Anatomia della battaglia
- Autore: Giacomo Sartori
- Categoria: Narrativa Italiana
- Anno di pubblicazione: 2025
Il senso di morte è la costante sottesa alle pagine di Anatomia della battaglia di Giacomo Sartori (Terrarossa Edizioni 2025). Aleggia sulla malattia incurabile di un padre d’acciaio, su un nucleo familiare di tendenza anaffettiva, su vissuti di ideali sfumati, su ideali invece tenuti in vita fuori tempo massimo, sul cancro, l’anima, i rapporti di coppia, la scelta armata: la morte è il convitato di pietra di tutto il testo.
Per capire meglio, è bene prima accennare alla famiglia (in un interno di alta borghesia decaduta) che innerva il romanzo: il padre non è scopertamente castrante, piuttosto un uomo tutto d’un pezzo, instancabile alpinista e nostalgico del fascismo mussoliniano di cui ha fatto ragione di vita e modello.

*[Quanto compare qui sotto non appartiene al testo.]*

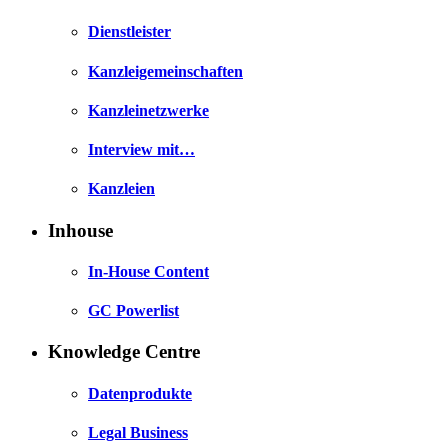
Dienstleister
Kanzleigemeinschaften
Kanzleinetzwerke
Interview mit…
Kanzleien
Inhouse
In-House Content
GC Powerlist
Knowledge Centre
Datenprodukte
Legal Business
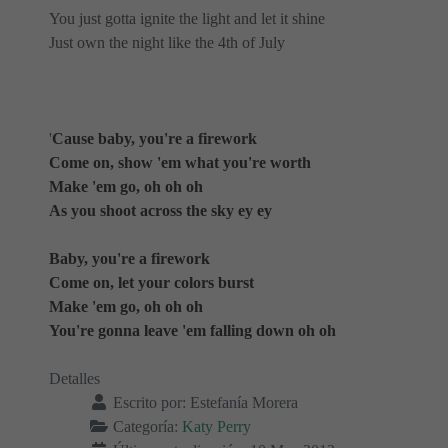
You just gotta ignite the light and let it shine
Just own the night like the 4th of July
'
Cause baby, you're a firework
Come on, show 'em what you're worth
Make 'em go, oh oh oh
As you shoot across the sky ey ey
Baby, you're a firework
Come on, let your colors burst
Make 'em go, oh oh oh
You're gonna leave 'em falling down oh oh
Detalles
Escrito por:
Estefanía Morera
Categoría:
Katy Perry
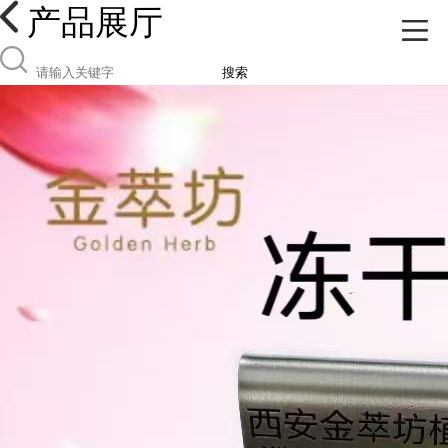
产品展厅
搜索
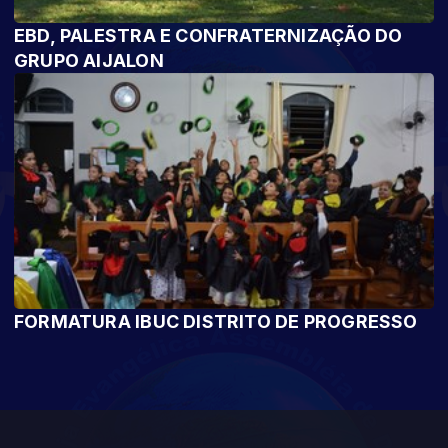
EBD, PALESTRA E CONFRATERNIZAÇÃO DO
GRUPO AIJALON
FORMATURA IBUC DISTRITO DE PROGRESSO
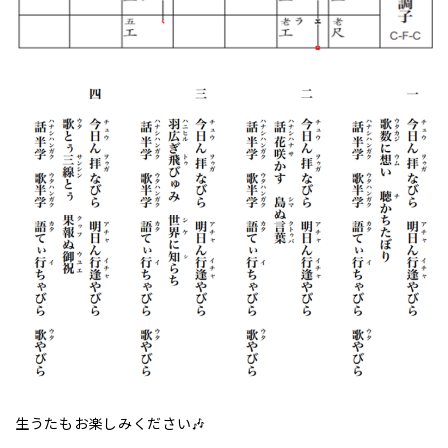
生うたもお楽しみください🎶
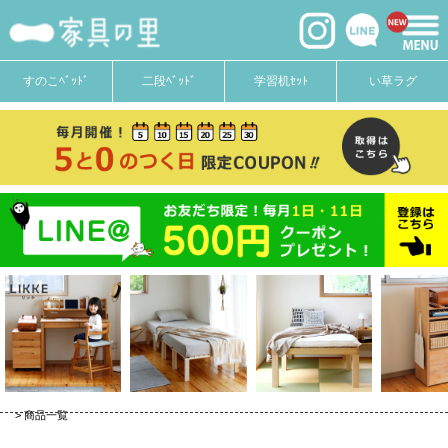
価格
〜
在庫なし商品
すのこﾍﾞｯﾄﾞ
二段ﾍﾞｯﾄﾞ
学習机ｾｯﾄ
い草ラグ
在庫なし商品を表示しない
商品番号
並び順
新着順
登録順
価格が安い順
価格が高い順
優先度順
キーワードヒット順
商品一覧
検索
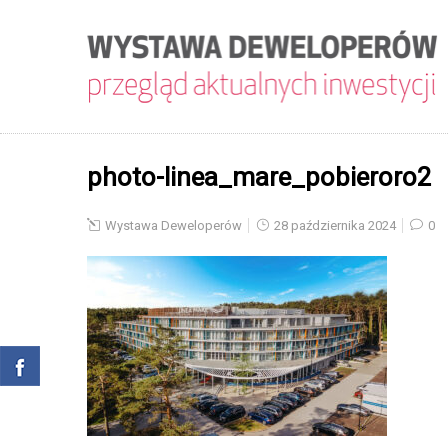
photo-linea_mare_pobieroro2
Wystawa Deweloperów
28 października 2024
0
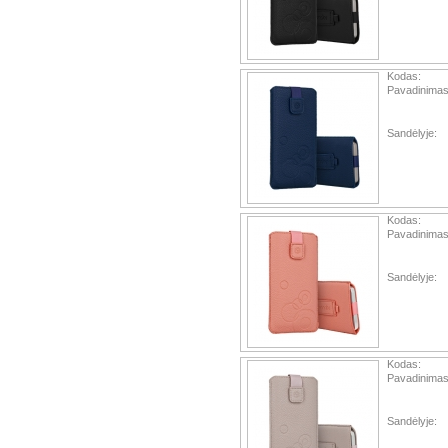
Kodas:
Pavadinimas
Sandėlyje:
Kodas:
Pavadinimas
Sandėlyje:
Kodas:
Pavadinimas
Sandėlyje:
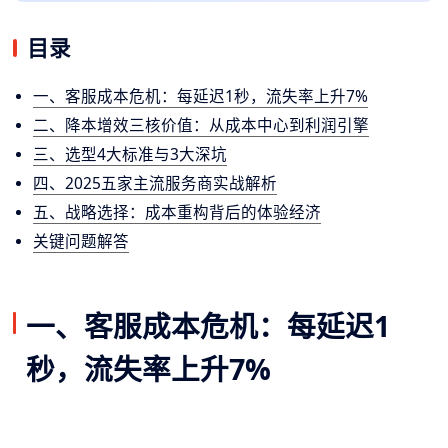
目录
一、客服成本危机：每延迟1秒，流失率上升7%
二、降本增效三核价值：从成本中心到利润引擎
三、选型4大标准与3大深坑
四、2025五家主流服务商实战解析
五、战略选择：成本重构背后的体验经济
关键问题解答
一、客服成本危机：每延迟1
秒，流失率上升7%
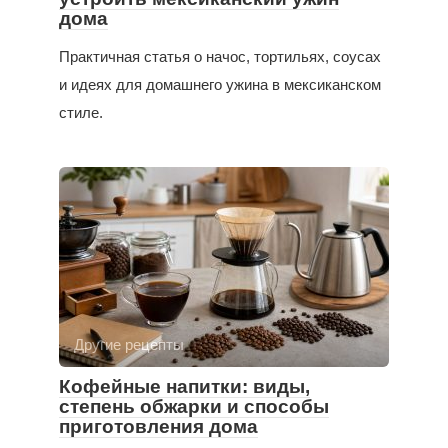
дома
Практичная статья о начос, тортильях, соусах
и идеях для домашнего ужина в мексиканском
стиле.
Другие рецепты
Кофейные напитки: виды,
степень обжарки и способы
приготовления дома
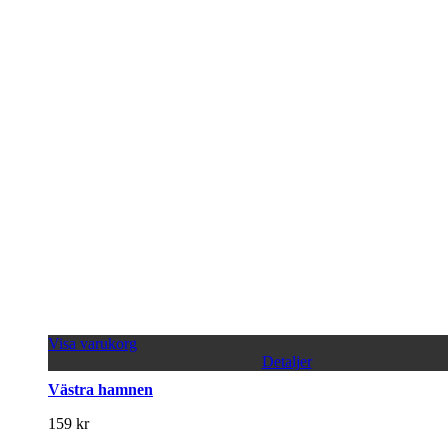
Visa varukorg
Detaljer
Västra hamnen
159
kr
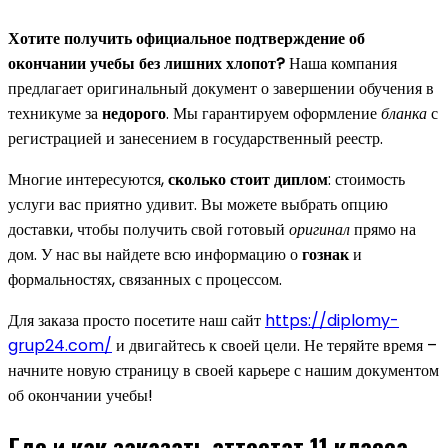
Хотите получить официальное подтверждение об
окончании учебы без лишних хлопот?
Наша компания
предлагает оригинальный документ о завершении обучения в
техникуме за
недорого
. Мы гарантируем оформление
бланка
с
регистрацией и занесением в государственный реестр.
Многие интересуются,
сколько стоит диплом
: стоимость
услуги вас приятно удивит. Вы можете выбрать опцию
доставки, чтобы получить свой готовый
оригинал
прямо на
дом. У нас вы найдете всю информацию о
гознак
и
формальностях, связанных с процессом.
Для заказа просто посетите наш сайт
https://diplomy-
grup24.com/
и двигайтесь к своей цели. Не теряйте время –
начните новую страницу в своей карьере с нашим документом
об окончании учебы!
Где и как заказать аттестат 11 класса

Nella seconda parte della storia sviluppa una grave forma di tumore, chissà se alimentato dalle verdure contaminate dalla radioattività (Chernobyl) che si ostina a consumare. La madre è fissata con le apparenze, probabilmente compensa con l’iperattivismo le frustrazioni di un matrimonio in salita. Uno dei due figli maschi ambisce alla perfezione, sua sorella, invece… be’, sua sorella è in fuga sin da piccola, forse ha capito che le serve fuggire per salvarsi. E infine c’è l’io-narrante, il terzo figlio: aspirante scrittore, capellone negli inquieti anni Settanta, estremista di sinistra a un soffio dalla militanza armata, sensibile, malaticcio, nemesi del patriarca morente, che invece è irriducibile finanche prossimo alla morte.
Il romanzo è funzionalmente frastagliato, avanti-indietro per squarci temporali, avanti-indietro nel tempo attraverso momenti topici - sociali e familiari - come in un album di fotografie. Da collante, i moti interiori del figlio scrittore. Notazioni che battono e ribattono su ragioni vere e altre presunte di quattro solitudini (in fondo) chiamate dal sangue a relazionarsi fra loro. Congetture espresse tra sé e per sé, sfocianti - giocoforza - nell’ingombrante totem paterno, l’eterna camicia nera che il cancro sta uccidendo e che ancora si batte, dignitoso e testardo fino in fondo. Un padre dissimile dal narratore, che proprio la prospettiva della morte (data o subita), giocoforza contigua alla lotta armata, ha fatto recedere dagli ideali. Su cosa poggia, allora, l’intenso legame – inespresso ma avvertibile - con il padre morente? Il tratto narrativo di Giacomo Sartori è asciutto ma esatto, e spesso quanto basta per fare di questo romanzo una tersa partitura sentimentale, intima e paradigmatica al tempo stesso.
Più avanzava nella lettura (il padre, ndr) e più chiaramente presentivo che il mio testo non gli sarebbe affatto piaciuto. Nella sua vita aveva letto principalmente libri di guerra, centinaia di libri di guerra, non era quindi un lettore suscettibile di apprezzare le doti letterarie, ammettendo che ci fossero, di un testo che non aveva nulla a che fare con quel tema. A lui non interessava la qualità della scrittura, interessava la guerra, e nella fattispecie la guerra che aveva conosciuto lui, quella combattuta sui fangosi campi di battaglia. Il mio romanzo parlava invece di una guerra molto diversa, del conflitto interiore di un personaggio che finisce per ripudiare la violenza del terrorismo. Una battaglia che lui non avrebbe mai potuto capire, perché fino all’ultimo s’era rifiutato anche solo di prenderla in considerazione: non aveva rinnegato nulla.
Attestabile a un passo dall’auto-fiction senza infingimenti, Anatomia della battaglia è un romanzo misurato, parola dopo parola, situazione per situazione, in grado per questo di suggerire come la Storia – intrecciata alle storie familiari – arrivi a segnare le scelte e la vita degli esseri umani.